A noreturn nounwind function can be expected to never return in any way, and by never returning it will also never have to restore any callee-saved registers for its caller. This makes it possible to skip spills of those registers during function entry, saving some stack space and time in the process. This is rather useful for embedded targets with limited stack space.

Initially reported as PR#9970.

Diff Detail

myeisha created this revision.Feb 4 2018, 5:39 PM

Thanks for working on this!

lib/CodeGen/TargetFrameLoweringImpl.cpp
96

You probably have to check for nounwind as well (check out @MatzeB's comment here: https://reviews.llvm.org/D42509#988553).

myeisha updated this revision to Diff 132806.Feb 5 2018, 3:53 AM
myeisha edited the summary of this revision. (Show Details)

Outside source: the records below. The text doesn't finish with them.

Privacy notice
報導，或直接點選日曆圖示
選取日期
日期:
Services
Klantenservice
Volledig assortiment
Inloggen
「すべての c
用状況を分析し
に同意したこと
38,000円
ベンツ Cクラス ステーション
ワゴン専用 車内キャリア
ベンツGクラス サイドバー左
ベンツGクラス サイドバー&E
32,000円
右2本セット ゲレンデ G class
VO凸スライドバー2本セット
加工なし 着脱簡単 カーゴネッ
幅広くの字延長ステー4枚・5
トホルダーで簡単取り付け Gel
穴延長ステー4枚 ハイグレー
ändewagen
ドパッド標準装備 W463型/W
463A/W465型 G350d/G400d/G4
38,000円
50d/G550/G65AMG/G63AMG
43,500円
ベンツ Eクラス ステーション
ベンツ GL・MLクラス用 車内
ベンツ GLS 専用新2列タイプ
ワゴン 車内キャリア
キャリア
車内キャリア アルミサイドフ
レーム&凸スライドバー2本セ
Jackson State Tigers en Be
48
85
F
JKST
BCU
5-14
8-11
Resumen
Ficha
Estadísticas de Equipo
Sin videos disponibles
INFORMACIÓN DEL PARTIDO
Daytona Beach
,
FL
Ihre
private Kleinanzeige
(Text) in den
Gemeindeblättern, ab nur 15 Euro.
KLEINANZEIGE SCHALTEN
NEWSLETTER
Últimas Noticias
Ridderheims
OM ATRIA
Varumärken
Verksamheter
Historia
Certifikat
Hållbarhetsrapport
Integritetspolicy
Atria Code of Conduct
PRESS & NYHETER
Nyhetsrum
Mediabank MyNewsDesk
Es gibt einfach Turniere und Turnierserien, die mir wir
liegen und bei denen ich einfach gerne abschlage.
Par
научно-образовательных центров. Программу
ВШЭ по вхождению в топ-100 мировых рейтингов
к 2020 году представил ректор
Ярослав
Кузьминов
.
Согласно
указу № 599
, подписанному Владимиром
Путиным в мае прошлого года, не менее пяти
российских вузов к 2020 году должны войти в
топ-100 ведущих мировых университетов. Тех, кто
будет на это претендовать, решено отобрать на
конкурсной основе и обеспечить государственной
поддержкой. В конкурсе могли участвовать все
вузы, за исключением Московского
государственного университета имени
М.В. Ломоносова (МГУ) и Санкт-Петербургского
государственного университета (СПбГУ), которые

Restricated CSR save skip to noreturn nounwind functions from previously noreturn. Exception handlers might need CSRs restored.

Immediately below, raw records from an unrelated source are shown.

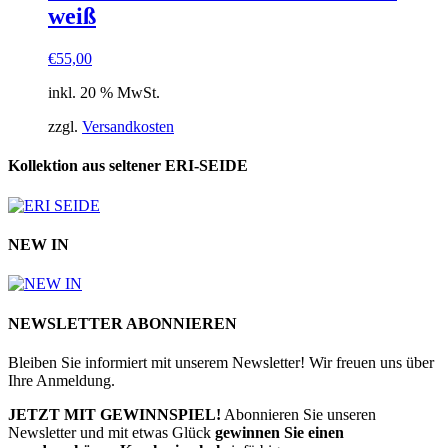
weiß
€
55,00
inkl. 20 % MwSt.
zzgl.
Versandkosten
Kollektion aus seltener ERI-SEIDE
NEW IN
NEWSLETTER ABONNIEREN
Bleiben Sie informiert mit unserem Newsletter! Wir freuen uns über
Ihre Anmeldung.
JETZT MIT GEWINNSPIEL!
Abonnieren Sie unseren
Newsletter und mit etwas Glück
gewinnen Sie einen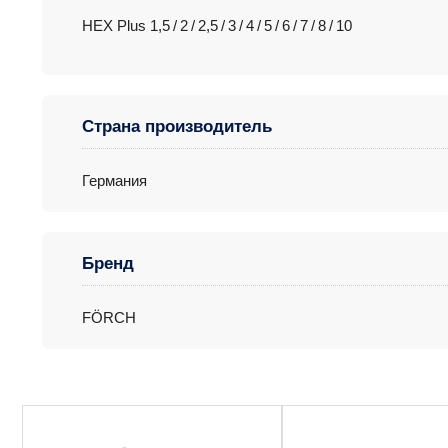
HEX Plus 1,5 / 2 / 2,5 / 3 / 4 / 5 / 6 / 7 / 8 / 10
Страна производитель
Германия
Бренд
FÖRCH
Этот
товар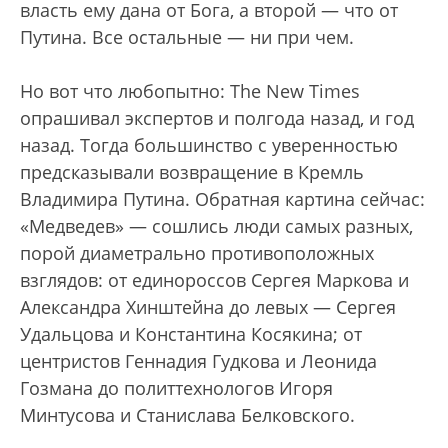
власть ему дана от Бога, а второй — что от
Путина. Все остальные — ни при чем.
Но вот что любопытно: The New Times
опрашивал экспертов и полгода назад, и год
назад. Тогда большинство с уверенностью
предсказывали возвращение в Кремль
Владимира Путина. Обратная картина сейчас:
«Медведев» — сошлись люди самых разных,
порой диаметрально противоположных
взглядов: от единороссов Сергея Маркова и
Александра Хинштейна до левых — Сергея
Удальцова и Константина Косякина; от
центристов Геннадия Гудкова и Леонида
Гозмана до политтехнологов Игоря
Минтусова и Станислава Белковского.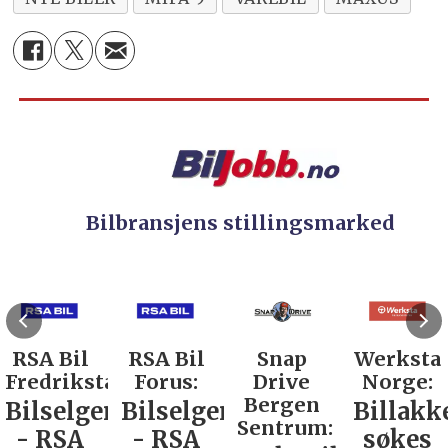
Bilbransjens stillingsmarked
RSA Bil
RSA Bil
Snap
Werksta
Fredrikstad:
Forus:
Drive
Norge:
Bergen
Bilselger
Bilselger
Billakk
Sentrum:
- RSA
- RSA
søkes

myeisha marked an inline comment as done.Feb 5 2018, 8:10 AM

One last comment and it should be good. Thanks!

Also, next time don't forget to add reviewers to your patch (I don't know if it was intended or not).

test/CodeGen/ARM/noreturn-csr-skip.ll
18 ↗(On Diff #132806)

You could write MIR tests instead of using inline asm. This would allow you to test one specific pass at a time, here the PrologueEpilogueInserter.

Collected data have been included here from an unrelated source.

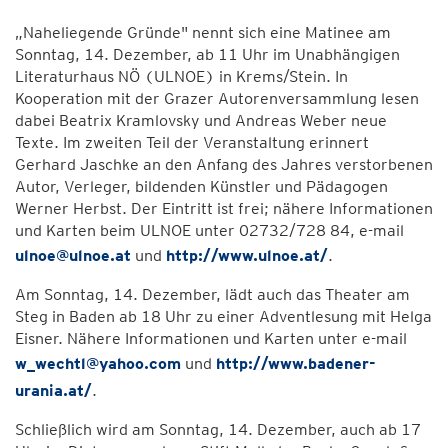
„Naheliegende Gründe" nennt sich eine Matinee am
Sonntag, 14. Dezember, ab 11 Uhr im Unabhängigen
Literaturhaus NÖ (ULNOE) in Krems/Stein. In
Kooperation mit der Grazer Autorenversammlung lesen
dabei Beatrix Kramlovsky und Andreas Weber neue
Texte. Im zweiten Teil der Veranstaltung erinnert
Gerhard Jaschke an den Anfang des Jahres verstorbenen
Autor, Verleger, bildenden Künstler und Pädagogen
Werner Herbst. Der Eintritt ist frei; nähere Informationen
und Karten beim ULNOE unter 02732/728 84, e-mail
ulnoe@ulnoe.at
und
http://www.ulnoe.at/
.
Am Sonntag, 14. Dezember, lädt auch das Theater am
Steg in Baden ab 18 Uhr zu einer Adventlesung mit Helga
Eisner. Nähere Informationen und Karten unter e-mail
w_wechtl@yahoo.com
und
http://www.badener-
urania.at/
.
Schließlich wird am Sonntag, 14. Dezember, auch ab 17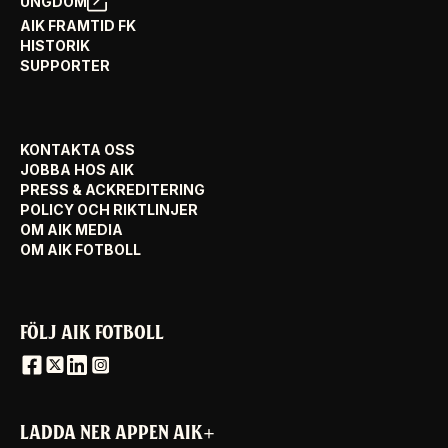
UNGDOM
AIK FRAMTID FK
HISTORIK
SUPPORTER
KONTAKTA OSS
JOBBA HOS AIK
PRESS & ACKREDITERING
POLICY OCH RIKTLINJER
OM AIK MEDIA
OM AIK FOTBOLL
FÖLJ AIK FOTBOLL
LADDA NER APPEN AIK+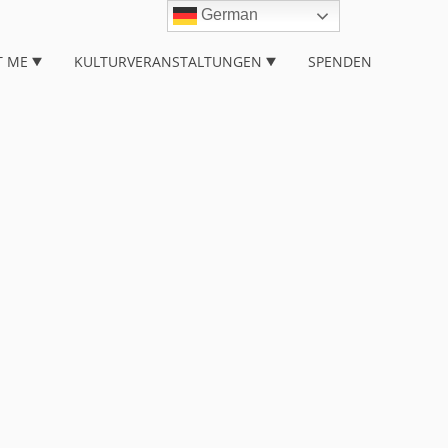
German
T ME
KULTURVERANSTALTUNGEN
SPENDEN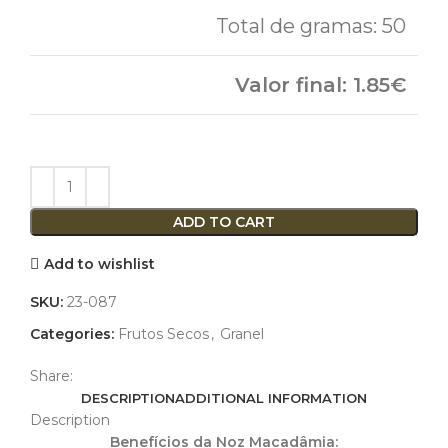
50
1.85
ADD TO CART
Add to wishlist
SKU:
23-087
Categories:
Frutos Secos
,
Granel
Share:
DESCRIPTION
ADDITIONAL INFORMATION
Description
Benefícios da Noz Macadâmia: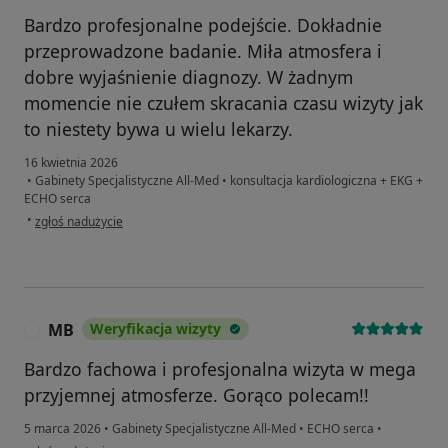
Bardzo profesjonalne podejście. Dokładnie
przeprowadzone badanie. Miła atmosfera i
dobre wyjaśnienie diagnozy. W żadnym
momencie nie czułem skracania czasu wizyty jak
to niestety bywa u wielu lekarzy.
16 kwietnia 2026
•
Gabinety Specjalistyczne All-Med
•
konsultacja kardiologiczna + EKG +
ECHO serca
w opinii użytkownika Andrzej
•
zgłoś nadużycie
MB
Weryfikacja wizyty
M
Bardzo fachowa i profesjonalna wizyta w mega
przyjemnej atmosferze. Gorąco polecam!!
5 marca 2026
•
Gabinety Specjalistyczne All-Med
•
ECHO serca
•
w opinii użytkownika MB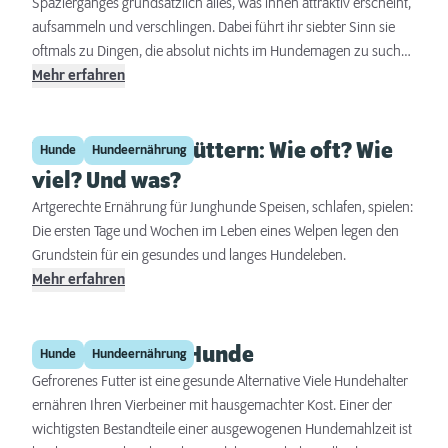
Spazierganges grundsätzlich alles, was ihnen attraktiv erscheint,
aufsammeln und verschlingen. Dabei führt ihr siebter Sinn sie
oftmals zu Dingen, die absolut nichts im Hundemagen zu suchen
haben. Hundetrainerin Maren Grote über den Umgang mit
Mehr erfahren
Allesfressern auf vier Beinen.
Welpen richtig füttern: Wie oft? Wie
Hunde
Hundeernährung
viel? Und was?
Artgerechte Ernährung für Junghunde Speisen, schlafen, spielen:
Die ersten Tage und Wochen im Leben eines Welpen legen den
Grundstein für ein gesundes und langes Hundeleben.
Mehr erfahren
Frostfutter für Hunde
Hunde
Hundeernährung
Gefrorenes Futter ist eine gesunde Alternative Viele Hundehalter
ernähren Ihren Vierbeiner mit hausgemachter Kost. Einer der
wichtigsten Bestandteile einer ausgewogenen Hundemahlzeit ist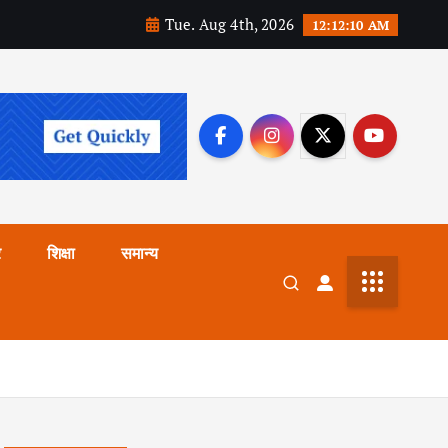
Tue. Aug 4th, 2026
12:12:11 AM
र
शिक्षा
समान्य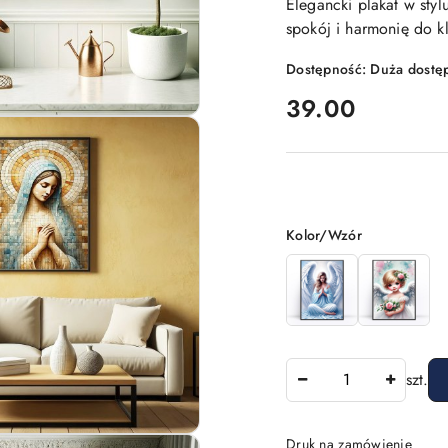
Elegancki plakat w sty
spokój i harmonię do k
Dostępność:
Duża dostę
cena:
39.00
Wariant
Kolor/Wzór
Ilość
szt.
Druk na zamówienie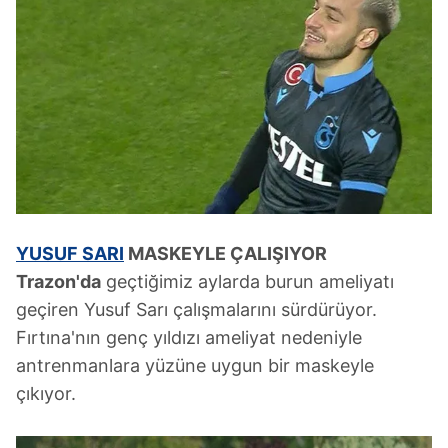
YUSUF SARI
MASKEYLE ÇALIŞIYOR
Trazon'da
geçtiğimiz aylarda burun ameliyatı
geçiren Yusuf Sarı çalışmalarını sürdürüyor.
Fırtına'nın genç yıldızı ameliyat nedeniyle
antrenmanlara yüzüne uygun bir maskeyle
çıkıyor.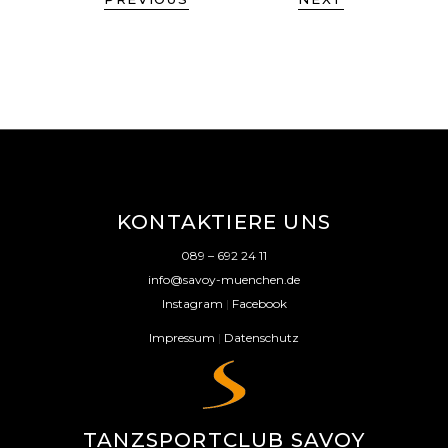
KONTAKTIERE UNS
089 – 692 24 11
info@savoy-muenchen.de
Instagram
|
Facebook
Impressum
|
Datenschutz
TANZSPORTCLUB SAVOY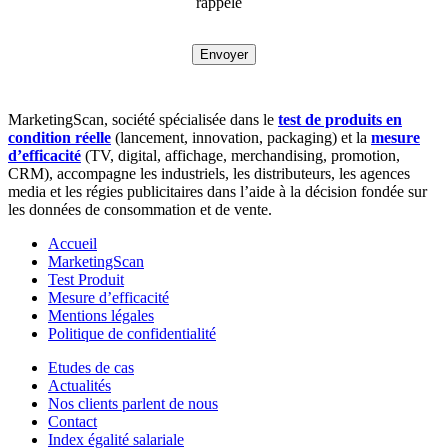
rappelé
MarketingScan, société spécialisée dans le
test de produits en
condition réelle
(lancement, innovation, packaging) et la
mesure
d’efficacité
(TV, digital, affichage, merchandising, promotion,
CRM), accompagne les industriels, les distributeurs, les agences
media et les régies publicitaires dans l’aide à la décision fondée sur
les données de consommation et de vente.
Accueil
MarketingScan
Test Produit
Mesure d’efficacité
Mentions légales
Politique de confidentialité
Etudes de cas
Actualités
Nos clients parlent de nous
Contact
Index égalité salariale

Here's how it would look like for the function ret:

# RUN: llc -mtriple thumbv7m-none-eabi -run-pass prologepilog %s -o - | FileCheck %s

--- |
  define void @ret() nounwind { ret void }
...
---
# This function may return. Check that $r4 is saved and restored.
# CHECK-LABEL: name: ret
# CHECK: killed $r4
# CHECK: def $r4
name: ret
body: |
  bb.0:
    $r4 = IMPLICIT_DEF
    tBX_RET 14, $noreg
---

For more info on MIR: http://llvm.org/docs/MIRLangRef.html.

One last comment and it should be good. Thanks!

Nice :)

Also, next time don't forget to add reviewers to your patch (I don't know if it was intended or not).

That was actually intentional. I had not found the code owner for that part of codegen and the blame list seemed unhelpful (looked like mostly NFC or code motion).

It looks like this transform destroys stack traces on non-x86 platforms. That technically isn't wrong, I guess, but it seems unfriendly (for example, LLVM produces a stack trace on an assertion failure).

It looks like this transform destroys stack traces on non-x86 platforms. That technically isn't wrong, I guess, but it seems unfriendly (for example, LLVM produces a stack trace on an assertion failure).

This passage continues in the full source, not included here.